Introduction to User Adoption: Part 3 of 4

This is the third post in a four part series on user adoption and how to begin your user adoption journey.

Over the past two weeks we have walked you through the meaning of “user adoption” and how your business can achieve successful user adoption before go-live, during go-live and beyond go-live. Since we’re over half way through our journey, here is a recap of the first four steps to ensuring user adoption:

1. Get Ready, Get Set, Go! - Prepare to focus on the people side of change
2. What Does Success Look Like? - Answer the “why are we doing this?” question
3. Signed, Sealed, Delivered - Effective communication should happen early and often
4. Turn Nay-Sayers into Yay-Sayers - Turn project adversaries into project champions

If you need to refresh yourself on the first four steps, visit our past two blogs in the User Adoption series. Now let’s begin with part three.

Step 5: Culture is King

“Culture eats strategy for breakfast.” Peter Drucker

Do you remember the last time you started a new job? One of the first questions your family and friends probably asked was, “What was it like?”.  How did you respond to that question?

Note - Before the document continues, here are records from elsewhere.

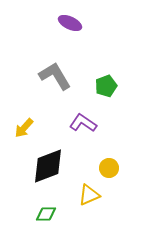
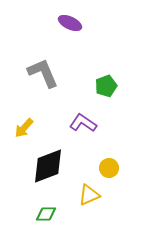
gray L-shape: moved 12 px left, 3 px up; rotated 8 degrees clockwise
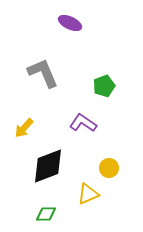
green pentagon: moved 2 px left
yellow triangle: moved 1 px left, 1 px up
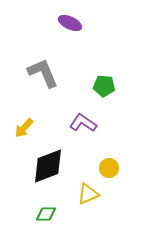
green pentagon: rotated 25 degrees clockwise
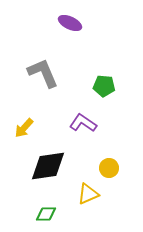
black diamond: rotated 12 degrees clockwise
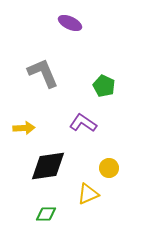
green pentagon: rotated 20 degrees clockwise
yellow arrow: rotated 135 degrees counterclockwise
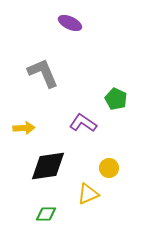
green pentagon: moved 12 px right, 13 px down
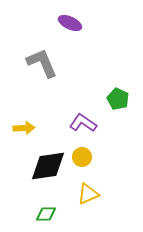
gray L-shape: moved 1 px left, 10 px up
green pentagon: moved 2 px right
yellow circle: moved 27 px left, 11 px up
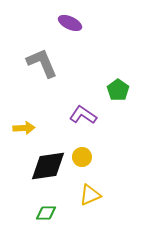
green pentagon: moved 9 px up; rotated 10 degrees clockwise
purple L-shape: moved 8 px up
yellow triangle: moved 2 px right, 1 px down
green diamond: moved 1 px up
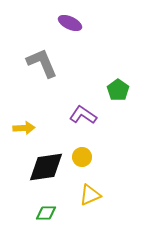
black diamond: moved 2 px left, 1 px down
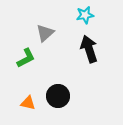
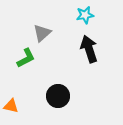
gray triangle: moved 3 px left
orange triangle: moved 17 px left, 3 px down
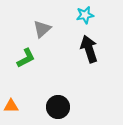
gray triangle: moved 4 px up
black circle: moved 11 px down
orange triangle: rotated 14 degrees counterclockwise
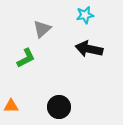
black arrow: rotated 60 degrees counterclockwise
black circle: moved 1 px right
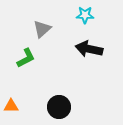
cyan star: rotated 12 degrees clockwise
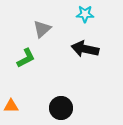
cyan star: moved 1 px up
black arrow: moved 4 px left
black circle: moved 2 px right, 1 px down
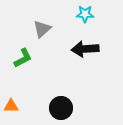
black arrow: rotated 16 degrees counterclockwise
green L-shape: moved 3 px left
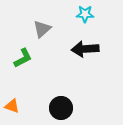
orange triangle: moved 1 px right; rotated 21 degrees clockwise
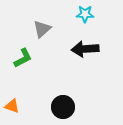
black circle: moved 2 px right, 1 px up
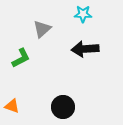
cyan star: moved 2 px left
green L-shape: moved 2 px left
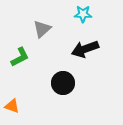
black arrow: rotated 16 degrees counterclockwise
green L-shape: moved 1 px left, 1 px up
black circle: moved 24 px up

At its core, culture is how people behave, act, and work together. In order for employees to be truly engaged, the culture of their organization must align with their own behaviors and work preferences. A 2016 benchmark study by Prosci®, Best Practices in Change Management, found that 90% of participants rated cultural awareness as either important or very important to project success.

When embarking on a new project, being culturally aware ensures that project teams are intentional with their change management and training approach which leads to increased user adoption. When your organization is implementing new technology, ensure it aligns well with your culture and consider:

  • Speaking with all levels across the organization to get an honest and clear picture of your culture

  • Subtle attributes of subcultures within departments and teams to get a holistic understanding

  • Do visions, objectives and goals of implementing your new technology align with your culture?

  • Adapting your training delivery and methods to support cultural and subcultural preferences

  • Culture will be a critical factor to consider for communication methods, audience segmentation and delivery

Step 6: Being right is everything: The right place, the right time, the right reason

“The key to success is being in the right place at the right time, realizing you’re there and taking action!” Ray Kroc

Most people equate being in the right place at the right time with luck. But, as Oprah Winfrey says, “Luck is just a matter of preparation meeting opportunity” and most successful business leaders understand that. When it comes to your employees adopting  new technology, you can’t leave it up to luck. You must be prepared to take action at the right time, in the right way, for the right reasons. In projects, timing is critical.

If you’ve ever come to work only to find out that some form of technology you’d previously relied on had been changed overnight, you’re not alone in your frustrations. Even employees who may have disliked the old technology will resist a new “easier, user-friendly” system when it is forced on them. When it comes to user adoption, it is critical to identify activities to engage and support your employees, and to be intentional with your timelines and approach.

A joint study by McKinsey and Company and Oxford Uni­versity found that large software projects on average run 66% over budget and 33% over schedule, and as many as 17% of projects go so badly that they can threaten the very existence of the company. This puts an exclamation point on “being right is everything” during projects.

To execute the change for the right reason, at the right time and place and increase user adoption, follow these pointers:

  • Be intentional with your timeliness and approach when identifying activities to engage your employees with during new technology rollouts

  • A targeted communications strategy throughout a project life cycle will make the difference between user adoption and resistance

  • The closer you get to your go-live, timing becomes even more important for communications, support and resistance mitigation

  • Consider training that is delivered just-in-time, right before your employees need it, so they can immediately use what they’ve learned

  • Your training plan should include a blend of approaches, ensuring your employees learn in the “right” way that works for them

Prosci® benchmark studies have shown an increase of project success of up to 96% when organizations focus on the people side of change. This directly correlates to the importance of culture and doing things the right way for the right reasons. After all, when organizations focus on the success of their people, it ultimately drives the success of the business.